Pengadilan Inggris menghukum 7 orang karena 'perawatan', penyalahgunaan remaja sistematis

Sebuah pengadilan di Manchester di Inggris telah menjatuhkan hukuman tujuh pria ke penjara mulai dari 12 hingga 35 tahun karena pelecehan seksual yang sistematis terhadap dua gadis remaja di Rochdale, di utara Inggris, antara 2001 dan 2006.
Mohammed Zahid, seorang pedagang pasar berusia 65 tahun dan pemimpin kelompok itu, menerima hukuman terpanjang pada hari Rabu setelah dihukum karena berbagai tuduhan pemerkosaan dan pelanggaran seksual lainnya terhadap kedua korban.
Cerita yang direkomendasikan
Daftar 3 itemakhir daftar
Enam pria lainnya, berusia antara 39 dan 67, juga dihukum setelah persidangan empat bulan yang berakhir pada bulan Juni.
Mereka membentuk bagian dari apa yang nantinya akan disebut sebagai “geng perawatan” oleh media Inggris dan digunakan dalam wacana publik yang beracun dengan ujung kanan sebagai sarana untuk menjelekkan orang Asia dan Muslim Inggris.
Gadis -gadis itu, yang tidak saling kenal, keduanya berusia 13 tahun ketika pelecehan dimulai.

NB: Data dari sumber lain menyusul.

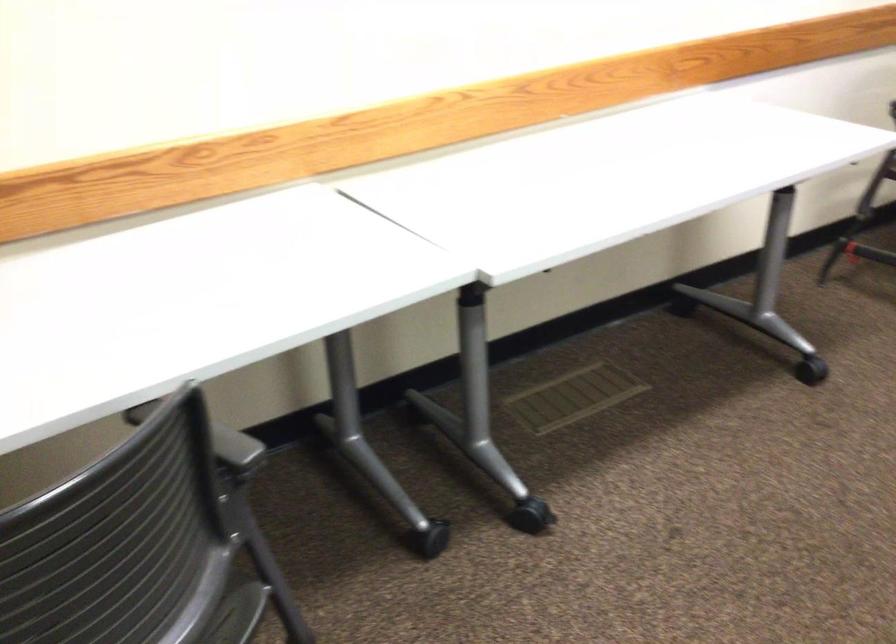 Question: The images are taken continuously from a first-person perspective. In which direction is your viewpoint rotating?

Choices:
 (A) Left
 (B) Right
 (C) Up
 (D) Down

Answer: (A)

Jaksa menyajikan bukti bahwa para korban, keduanya dari latar belakang keluarga yang bermasalah, pada awalnya ditawari hadiah, uang, dan tempat tinggal. Pelecehan meningkat ketika mereka dibawa ke berbagai lokasi di seluruh kota, di mana mereka diberi alkohol dan narkoba sebelum mengalami pelecehan seksual oleh anggota kelompok.
Kedua korban memberikan pernyataan dampak selama sidang hukuman tiga hari. Satu menggambarkan bagaimana pelecehan telah mempengaruhi setiap aspek kehidupannya, dari kesehatan fisik dan mentalnya hingga kemampuannya untuk membentuk hubungan. Yang lain mengatakan bahwa, pada saat itu, dia percaya semua pria akan mengharapkan seks darinya dan mendesak para korban lain untuk maju terlepas dari berapa banyak waktu yang telah berlalu.
Kasus ini merupakan bagian dari proses hukum yang sedang berlangsung yang membahas eksploitasi seksual anak historis di Rochdale, yang pertama kali menjadi perhatian publik pada awal 2010 -an. Otoritas setempat dan Polisi Manchester Besar (GMP) telah mengakui kegagalan dalam tugas mereka untuk melindungi para korban.
Stephen Watson, kepala polisi GMP, mengeluarkan permintaan maaf pada bulan April 2022, mengakui bahwa pasukan itu “tidak kompeten” dalam cara mengelola masalah ini. Pasukan itu, bersama dengan lembaga lokal lainnya, gagal bertindak meskipun ada peringatan, menurut ke laporan 2022 yang ditugaskan pemerintah, yang mengarah pada kesan bahwa dewan lokal dan polisi meremehkan “dimensi etnis eksploitasi seksual anak”.
Perkiraan dari laporan 2014 menyarankan jumlah korban yang mungkin telah dieksploitasi oleh pria terutama dari warisan Pakistan dalam kasus -kasus seperti itu setidaknya 1.400.
Namun, sebagian besar kasus seksual di Inggris terus dilakukan oleh pria kulit putih.
Masalah ini diangkat lagi di Inggris awal tahun ini ketika miliarder teknologi AS Elon Musk mulai menggunakan akun X -nya untuk menuduh Perdana Menteri Keir Starmer terlibat karena perannya sebagai kepala Layanan Penuntutan Mahkota pada saat itu. Pemerintah menolak tuduhan tersebut.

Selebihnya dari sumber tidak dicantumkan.